Water bath canning only works for high-acid foods like fruits, pickles, tomatoes (with a little acid added), jams and jellies.
The basic method involves putting your jam or pickles in a sterilized canning jar. Put the jars into the pot, and cover them with at least one to two inches of water. Bring them to a boil, up to 212°F (100°C) and keep the jars at the boil for a specified amount of time, depending on your recipe.
You can pickle all sorts of vegetables with the water bath method, but you need to use an approved recipe. Make sure that the acid you use (like vinegar, citric acid, or lemon juice) reduces the pH to a safe level for whatever food you pickle.
Always be sure to use a safety-approved recipe or a recipe from somebody following the latest safety recommendations.
Before you begin water bath canning, learn about common canning mistakes to avoid when water bath & pressure canning.
While water bath canning can kill off yeasts and mold at boiling temperatures, it doesn’t kill bacteria. Since bacteria can’t live in high acid environments, high acid foods are fine to water bath can. We only need to kill off the mold and the yeast since bacteria won’t survive in high-acid environments.
When you want to preserve lower-acid food, like vegetables, meats, and most sauces or soups, you must use the pressure canning method. Bacteria can grow in a low-acid environment, so it must reach high enough temperatures to kill it.
Most bacteria (like the botulism spores) do not die off at boiling water temperatures. Adding pressure is the only way to kill bacteria in a home environment. This is where a pressure canner comes in because it brings the temperature up to 240°F to 250°F (116°C) and holds it for a specified amount of time.
Many people ask, can I pressure can in an Instant Pot? We do not recommend it since you cannot be fully confident of the amount of pressure inside the electric pressure cooker. Homesteading Hack: There is a difference between an electric pressure cooker and an electric pressure canner.
Electric pressure cookers (like the Instant Pot) do not have a gauge to display the pressure inside. Even electric pressure cookers with a dial still need to be tested for accuracy.
It’s vital to know that you’re canning at the correct pressure for whatever food you are canning to kill off bacteria safely. So, take the Instant Pot off your list of canning options. It’s an excellent tool for pressure-cooking fresh foods, but not for canning.
Before you begin pressure canning, review common pressure canning mistakes to avoid.
First, take notice of the two different types of oven canning. People can get into trouble if they don’t realize they may not be talking about the same thing as somebody else. Here are the two types of oven canning:
- Oven Vacuum Sealing – One type of oven canning takes dry, shelf-stable foods, like flour, dried beans, or something that remains shelf-stable (as is) in its packaging. You put it into jars and into the oven. After that, you tap it down, creating a vacuum seal. I don’t use this method since jars tend to break in dry heat, especially if the jar has any nicks or cracks. I use a jar vacuum sealer, which works well and offers a safer solution.

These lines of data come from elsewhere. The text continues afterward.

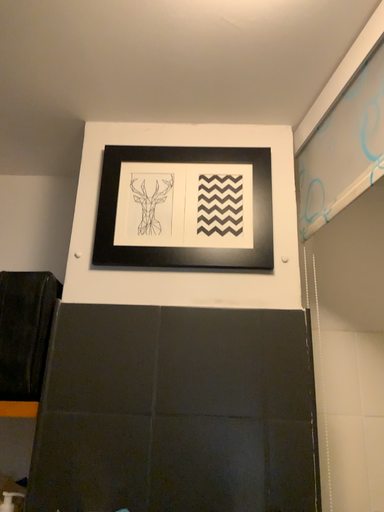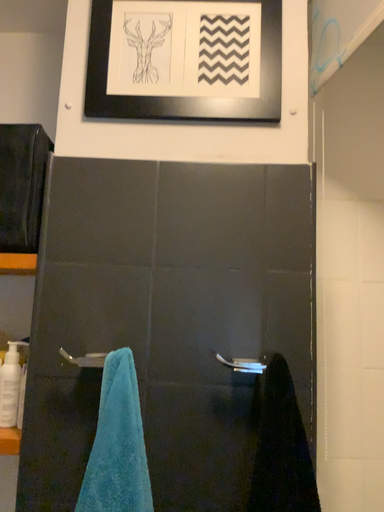 Question: Which way did the camera rotate in the video?

Choices:
 (A) rotated upward
 (B) rotated downward

Answer: (B) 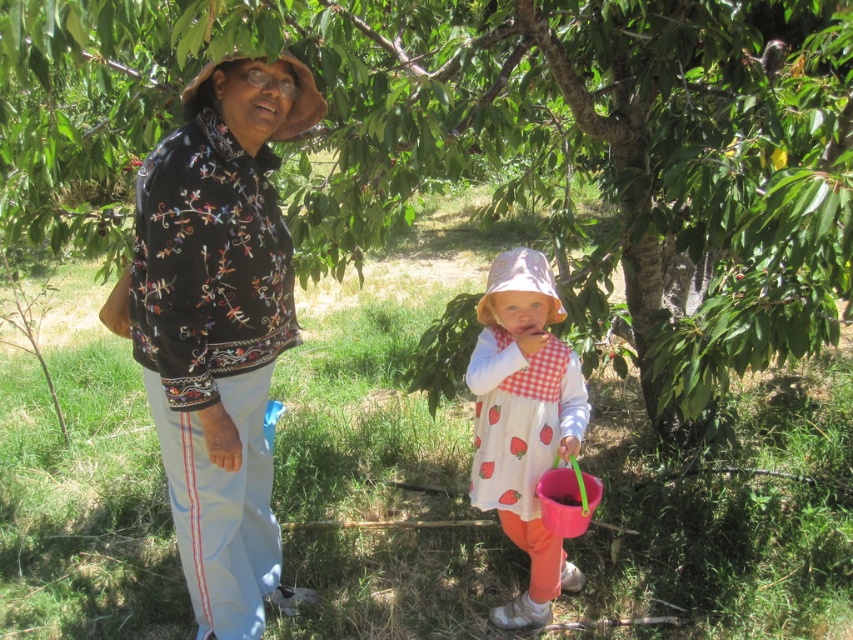 Question: Does green leafy tree at center lie behind white cotton dress with strawberry print at center?

Choices:
 (A) no
 (B) yes

Answer: (A)

Question: Which of the following is the farthest from the observer?

Choices:
 (A) white cotton dress with strawberry print at center
 (B) green leafy tree at center

Answer: (A)

Question: Which point appears farthest from the camera in this image?

Choices:
 (A) (216, 285)
 (B) (711, 141)
 (C) (548, 417)

Answer: (B)

Question: Estimate the real-world distances between objects in this image. Which object is closer to the embroidered cotton jacket at center?

Choices:
 (A) white cotton dress with strawberry print at center
 (B) green leafy tree at center

Answer: (A)

Question: Is green leafy tree at center further to the viewer compared to embroidered cotton jacket at center?

Choices:
 (A) yes
 (B) no

Answer: (B)

Question: Is embroidered cotton jacket at center closer to camera compared to white cotton dress with strawberry print at center?

Choices:
 (A) yes
 (B) no

Answer: (A) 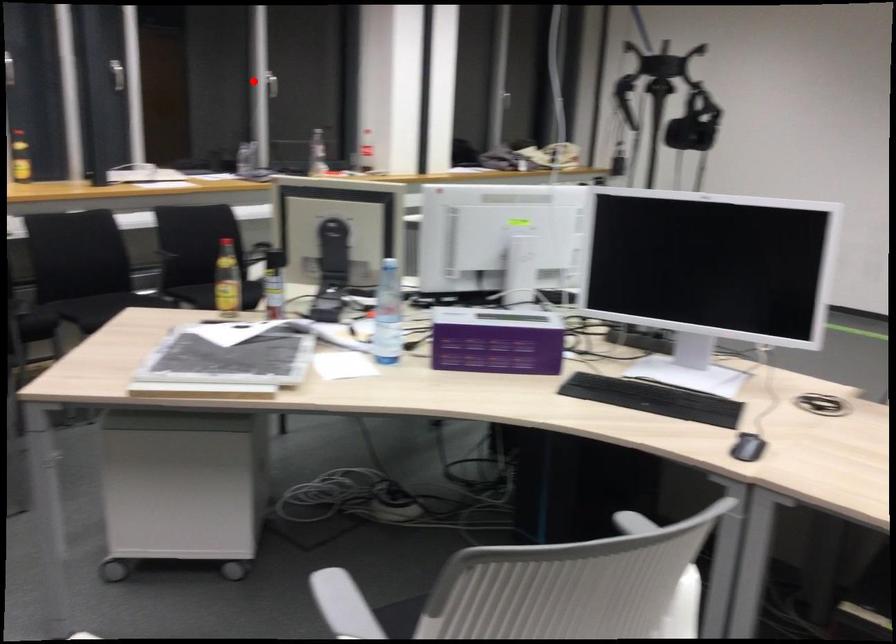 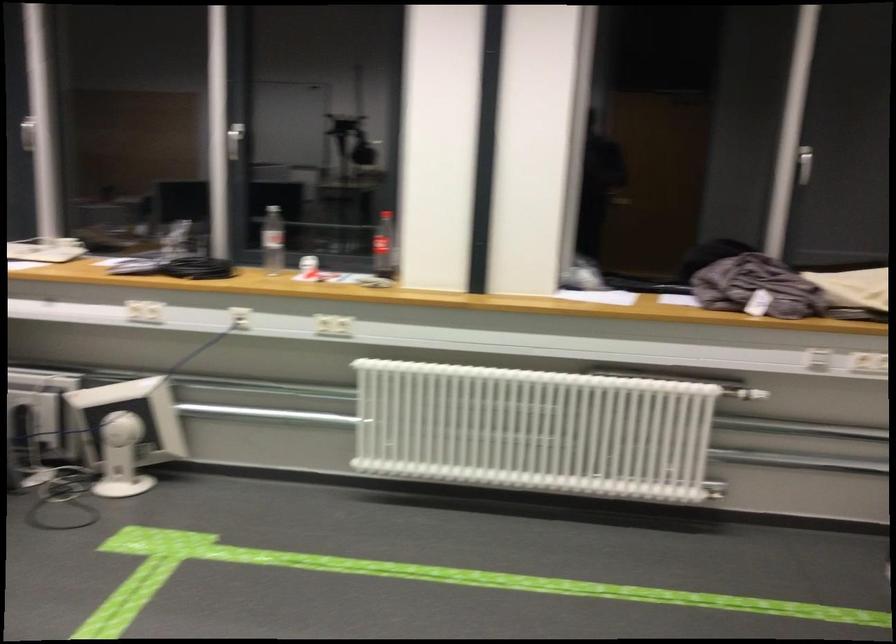 Question: I am providing you with two images of the same scene from different viewpoints. In image1, a red point is highlighted. Considering the same 3D point in image2, which of the following is correct?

- Oven Canning – Oven canning is highly, highly dangerous. If you’ve never heard of oven canning, it follows this basic procedure: Put your food (like beef broth) into jars, slide them onto a tray in the oven and turn the oven to 240°F. Leave the jars in the oven for a specified amount of time, remove them, and then tap them down to get a seal. This is not safe because dry heat and wet heat work much differently. Dry heat must come to a much higher temperature to kill yeast, mold, and bacteria than wet heat. The temperature required to make the food shelf stable would most likely break your jars. Do not attempt this!
Using canning methods that do not involve a pot of water can cause illness. Even if people swear by it, you do not want to be the one person who gets sick from these unsafe methods. Don’t use your oven, dishwasher, or any other alternative canning methods, ever!
When canning food at home, we recommend only following approved canning methods and safety rules. Always use canning recipes that you trust, and enjoy the journey of lining your pantry with delicious home-canned food that you put there yourself.
The Abundant Pantry
If you want to take your canning to the next level and fearlessly build up your pantry with healthy, home-cooked meals and ingredients, join me in The Abundant Pantry Canning Class.
This class is packed full of information like 50+ video lessons, including over 20 step-by-step recipe tutorials, recipe downloads, a canning workbook, a troubleshooting guide, and much more!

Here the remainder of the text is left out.